Ainsi, compte tenu notamment de l'importance de l'amabilité d'un serveur dans le bon fonctionnement d'un restaurant, la SARL BUFFACIENDA, confortée par les déclarations d'un collègue de Monsieur [F], a estimé que l'état d'esprit de ce dernier était incompatible avec l'exercice de sa profession. Le comportement de Monsieur [F] lors de l'entretien préalable ne l'a pas conduite à changer d'avis puisqu'elle soutient qu'il aurait justifié son attitude par une surcharge de travail, sans toutefois n'avoir jamais sollicité d'aide de ses collègues. En ce qui concerne les attestations produites par Monsieur [F], la société considère qu'elles sont dépourvues de valeur probante, soit parce qu'elles sont anonymes pour certaines, soit parce qu'elles ont été rédigées par des salariés qui n'étaient plus dans l'entreprise au moment des faits.
A titre subsidiaire, si la Cour venait à juger le licenciement non fondé sur une faute grave, la société sollicite que les condamnations indemnitaires soient limitées, en application des dispositions légales, d'autant plus que l'existence d'un préjudice n'est pas démontrée.

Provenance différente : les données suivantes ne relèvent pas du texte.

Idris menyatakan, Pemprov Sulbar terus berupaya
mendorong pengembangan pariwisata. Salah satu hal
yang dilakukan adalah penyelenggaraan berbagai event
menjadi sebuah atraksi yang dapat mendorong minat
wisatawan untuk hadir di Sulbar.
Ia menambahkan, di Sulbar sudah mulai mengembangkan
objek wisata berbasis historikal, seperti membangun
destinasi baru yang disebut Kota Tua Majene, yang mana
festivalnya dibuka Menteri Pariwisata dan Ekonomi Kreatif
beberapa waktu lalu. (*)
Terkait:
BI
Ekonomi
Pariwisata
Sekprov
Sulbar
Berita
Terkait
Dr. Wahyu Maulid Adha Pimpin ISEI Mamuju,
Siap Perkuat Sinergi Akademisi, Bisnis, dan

Pour plus ample relation des faits, de la procédure, des prétentions, moyens et arguments des parties, conformément aux dispositions de l'article 455 du code de procédure civile, il y a lieu de se référer à la décision attaquée et aux dernières conclusions régulièrement notifiées et visées.
MOTIFS
- Sur le licenciement -
Le courrier de notification du licenciement est ainsi libellé :
'...Vous avez eu une conduite constitutive d'une faute grave. En effet, en date du 24 mars 2019 durant le service de midi, ainsi que pendant le service de midi du 29 mars 2019, vous avez été très désagréable avec les clients au point que plusieurs sont venus se plaindre. Je vous en ai fait part le 29 mars 2019 et cela n'a eu aucun effet car à peine 5 jours après vous adoptiez la même attitude désagréable avec les clients de votre rang.
Ceci n'est pas une première venant de votre part car vous avez de nombreuses fois fait l'objet de remontrances verbales ainsi que d'un avertissement écrit pour les mêmes faits en date du 6 janvier 2019.
Lors de l'entretien préalable de licenciement du 12 avril vous n'avez pas nié les faits qui vous ont été reprochés, vous vous êtes justifié en invoquant que vous n'aviez pas le temps d'être poli avec tout le monde et que lors de ce service (du dimanche 24 mars midi) vous aviez fait 40 couverts alors que vos autres collègues n'en avaient fait que 20, ce qui après vérification de ma part s'avère totalement faux.
Ces faits ont gravement mis en cause la bonne marche de l'entreprise. C'est pourquoi, compte tenu de leur gravité, nous sommes au regret de devoir procéder à votre licenciement pour faute grave.
Pour ces mêmes raisons, votre maintien dans l'entreprise s'avère impossible, y compris durant la période de préavis. Votre licenciement prend donc effet à compter de la première présentation de cette lettre, sans indemnité de licenciement ni de préavis.
Nous vous rappelons que vous faites l'objet d'une mise à pied à titre conservatoire. Par conséquent la période non travaillée du 29 mars 2019 au 20 avril 2019 ne sera pas rémunérée...'
La SARL BUFFACIENDA a clairement notifié à Monsieur [G] [F] un licenciement disciplinaire pour faute grave en lui reprochant un comportement désagréable avec les clients en date des 24 mars 2019 et 29 mars 2019 et ce, alors que le salarié aurait déjà fait l'objet de remontrances verbales ainsi que d'un avertissement écrit en date du 6 janvier 2019 pour des faits de même nature.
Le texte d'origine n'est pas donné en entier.